Домашенко отвечал уверенно и с прохладцей. Видимо, знал свою рулевую машинку в совершенстве.
- Черт, - пробормотал Бахметьев, Обидно было, что эта самая машинка попалась не ему, Он тоже мог бы о ней порассказать.
Изготовление к выстрелу - небольшое дело, но в голову без толку, все сразу, лезли ненужные и нужные детали торпеды, и не удавалось сообразить, с чего начать.
Рядом с ним оказался Плетнев. Вероятно, он сразу понял, в чем дело, потому что взглянул на Бахметьева и улыбнулся одними глазами,
А потом сделал то, чего никак нельзя было от него ожидать, - взял со стола ключи, подал их Бахметьеву и еле слышно сказал:
- Запирающийся клапан, стержень глубины, прибор расстояния.

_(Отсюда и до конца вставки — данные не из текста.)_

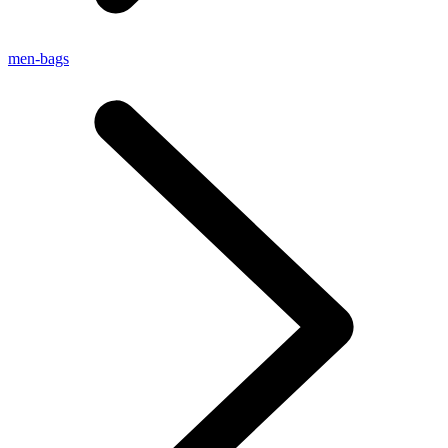
men-bags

Наклонился к торпеде и с безразличным лицом стал протирать ее стрижкой. Дошел до хвоста и многозначительно постучал пальцем по стопорам на рулях и гребных винтах.
Почему он это сделал? Он не только никогда не подсказывал, но даже не разговаривал с гардемаринами. И теперь получилось как-то не совсем удобно.
- Бахметьев, прошу рассказывать.
Больше раздумывать было некогда, и Бахметьев заговорил. Чтобы заглушить свои мысли, заговорил быстро и решительно и рассказал все, что следовало.
- Ну, умница, умница! - похвалил его Леня. - Посмотрим теперь, что вы знаете об ударниках.
Об ударниках Бахметьев знал решительно все. Леня подпер голову кулаком и слушал его с видимым удовольствием на лице. Когда он кончил, Леня расплылся широкой улыбкой и обеими руками расправил бороду.